> **TASK INSTRUCTIONS**:
Retype the data below exactly; skip every image.

___ DATA PROVIDED ___

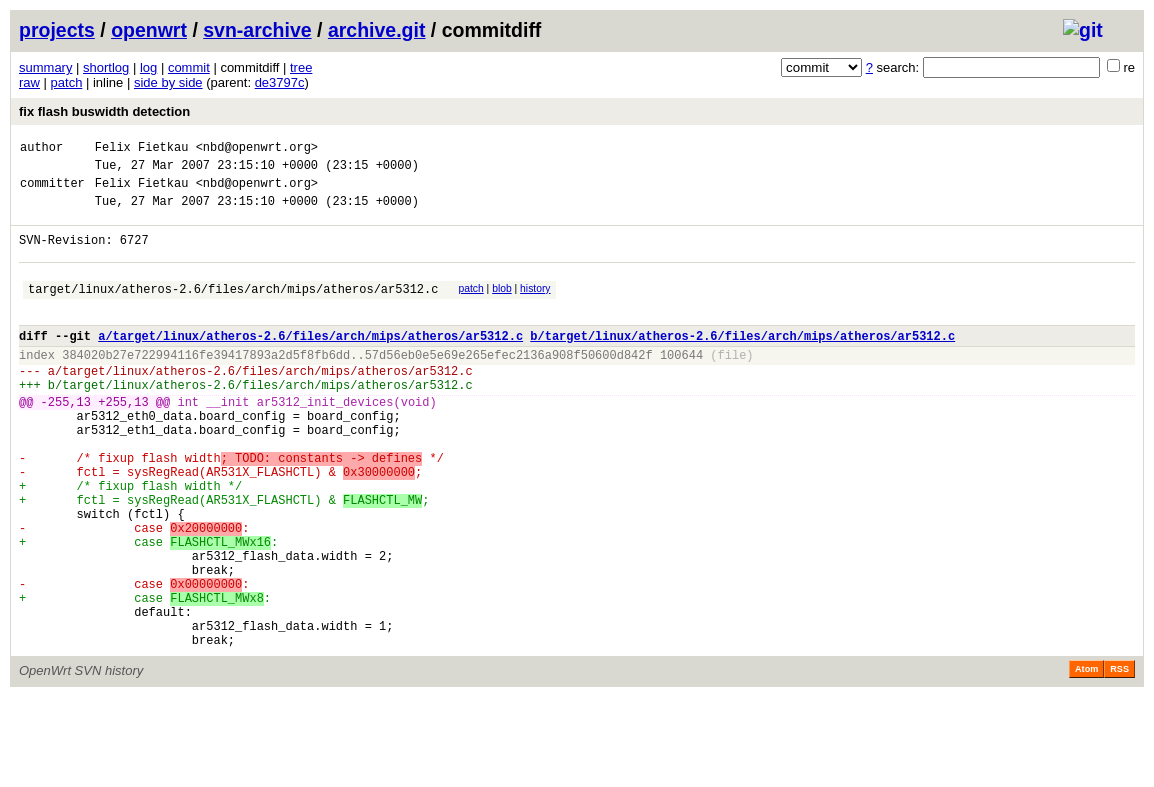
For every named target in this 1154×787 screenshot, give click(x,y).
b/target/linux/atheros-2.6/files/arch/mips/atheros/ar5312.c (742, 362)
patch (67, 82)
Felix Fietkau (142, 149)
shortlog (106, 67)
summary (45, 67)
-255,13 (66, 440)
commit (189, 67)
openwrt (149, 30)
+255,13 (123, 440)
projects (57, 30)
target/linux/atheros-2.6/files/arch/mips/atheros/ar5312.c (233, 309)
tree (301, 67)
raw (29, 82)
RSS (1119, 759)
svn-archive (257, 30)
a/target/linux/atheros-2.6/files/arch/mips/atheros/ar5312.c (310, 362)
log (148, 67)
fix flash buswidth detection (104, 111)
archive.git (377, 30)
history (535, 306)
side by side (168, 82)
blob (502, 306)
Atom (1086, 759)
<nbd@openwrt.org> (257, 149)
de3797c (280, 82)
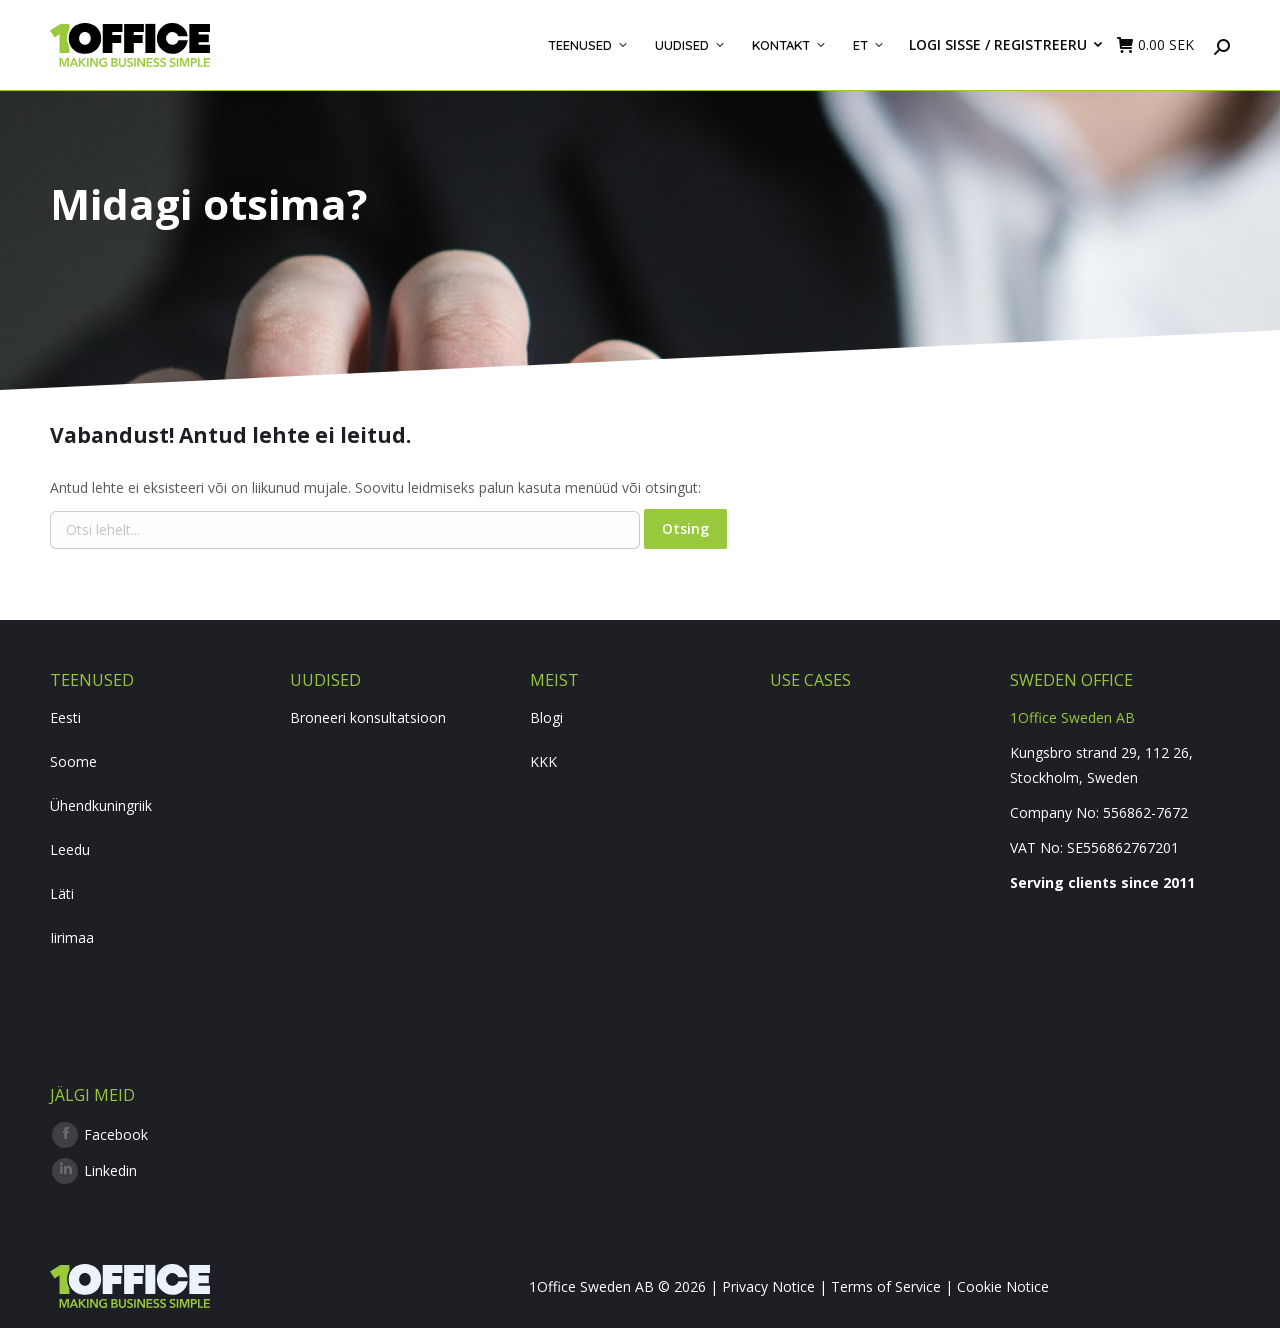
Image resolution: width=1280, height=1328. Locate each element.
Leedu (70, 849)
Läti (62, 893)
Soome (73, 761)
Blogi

___

> **COMPLETED TASK**:
For every named target in this 1154×787 screenshot, give click(x,y).
b/target/linux/atheros-2.6/files/arch/mips/atheros/ar5312.c (742, 362)
patch (67, 82)
Felix Fietkau (142, 149)
shortlog (106, 67)
summary (45, 67)
-255,13 (66, 440)
commit (189, 67)
openwrt (149, 30)
+255,13 (123, 440)
projects (57, 30)
target/linux/atheros-2.6/files/arch/mips/atheros/ar5312.c (233, 309)
tree (301, 67)
raw (29, 82)
RSS (1119, 759)
svn-archive (257, 30)
a/target/linux/atheros-2.6/files/arch/mips/atheros/ar5312.c (310, 362)
log (148, 67)
fix flash buswidth detection (104, 111)
archive.git (377, 30)
history (535, 306)
side by side (168, 82)
blob (502, 306)
Atom (1086, 759)
<nbd@openwrt.org> (257, 149)
de3797c (280, 82)
Image resolution: width=1280, height=1328. Locate each element.
Leedu (70, 849)
Läti (62, 893)
Soome (73, 761)
Blogi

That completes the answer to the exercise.